There is another way to utilize the improvement represented by this invention. This method may be used if the speed imparted to the surface 34 of the ink 33 by the pressure signal 54 is equal to or larger than the ejection speed of the droplets 38. If the surface movement is in the same direction as the direction of the ejected droplets 38, the two speeds will add. If the surface movement is in the opposite direction, the two speeds will cancel each other or be so reduced that no droplets 38 will be ejected. For example, let us assume the droplet ejection speed is 2 m/sec. If the crystal drive frequency is 20 kHz, and surface motion is about 10 µm, then the maximum surface speed will be about 2 m/sec., which can effectively double the speed or cancel droplet ejection, thus accomplishing switching.
This invention represents a substantial improvement in the field of acoustic ink printing.

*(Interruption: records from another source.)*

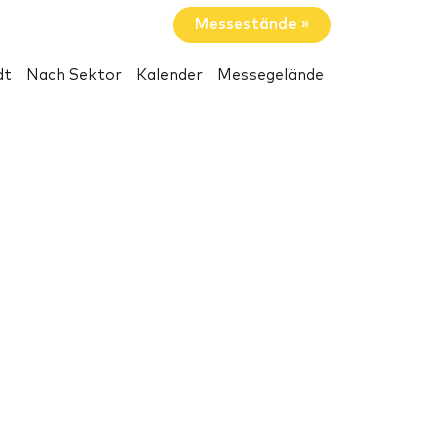
Messestände »
dt
Nach Sektor
Kalender
Messegelände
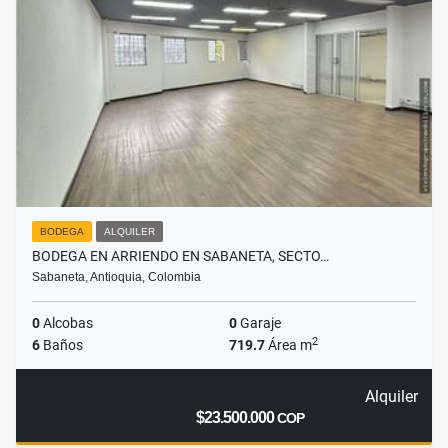
BODEGA
ALQUILER
BODEGA EN ARRIENDO EN SABANETA, SECTO…
Sabaneta, Antioquia, Colombia
0
Alcobas
0
Garaje
2
6
Baños
719.7
Área m
Alquiler
$23.500.000
COP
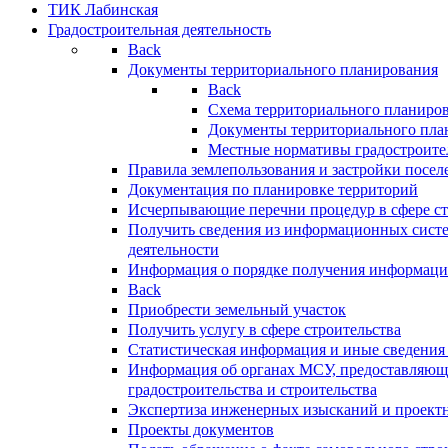
ТИК Лабинская
Градостроительная деятельность
Back
Документы территориального планирования
Back
Схема территориального планиро
Документы территориального пла
Местные нормативы градостроите
Правила землепользования и застройки посел
Документация по планировке территорий
Исчерпывающие перечни процедур в сфере ст
Получить сведения из информационных систе
деятельности
Информация о порядке получения информации
Back
Приобрести земельный участок
Получить услугу в сфере строительства
Статистическая информация и иные сведения 
Информация об органах МСУ, предоставляющи
градостроительства и строительства
Экспертиза инженерных изысканий и проект
Проекты документов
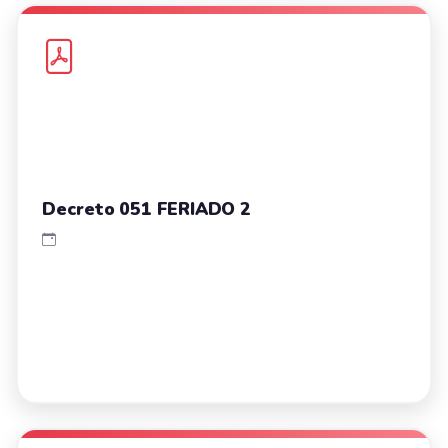
Decreto 051 FERIADO 2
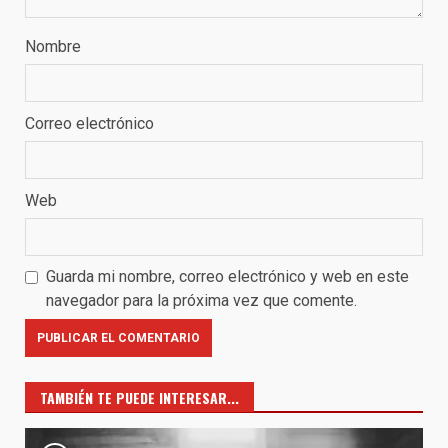
Nombre
Correo electrónico
Web
Guarda mi nombre, correo electrónico y web en este
navegador para la próxima vez que comente.
TAMBIÉN TE PUEDE INTERESAR...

It enables finer control and alternative methods of switching than were available before.

Claims

An acoustic ink printer having a pool of ink (33) with a free surface (36); a print head (10) including a droplet ejector (14) for irradiating the free surface (36) of the pool of ink (33) with a focused acoustic radiation (44) to eject a droplet (38) from the free surface (36) on demand, the radiation (44) being brought to a focus with a finite waist diameter (46) in a focal plane (52); a membrane (16) having an inner surface (17) in intimate contact with the free surface (36) of the pool of ink (33), the membrane (16) having in it an aperture (20) aligned with the droplet ejector (14), the aperture diameter being substantially larger than the waist diameter (46) of the focused acoustic radiation (44), the free surface (36) of the ink (33) forming a meniscus (48) across the aperture (20); an external pressure source (50) for maintaining the meniscus (48) substantially in the focal plane (52) during operation of the droplet ejector (14); a piezoelectric crystal (24) in intimate contact with the pool of ink (33), and an electrical signal source (32), electrically connected to the piezoelectric crystal (24), the electrical signal source (32) and the piezoelectric crystal (24) in combination being capable of applying a pressure signal (54) on demand to the pool of ink (33) during operation of the droplet ejector (14).
The apparatus of Claim 1, in which the pressure signal (54) is sinusoidal.
The apparatus of Claim 1 or 2, in which the pressure signal (54) is in resonance with the focused acoustic radiation (44).
The apparatus of Claim 1 or 2, in which the pressure signal (54) is nearly resonant with the focused acoustic radiation (44).
The apparatus of any preceding of Claim, in which the piezoelectric crystal (30) is lead zirconate titanate.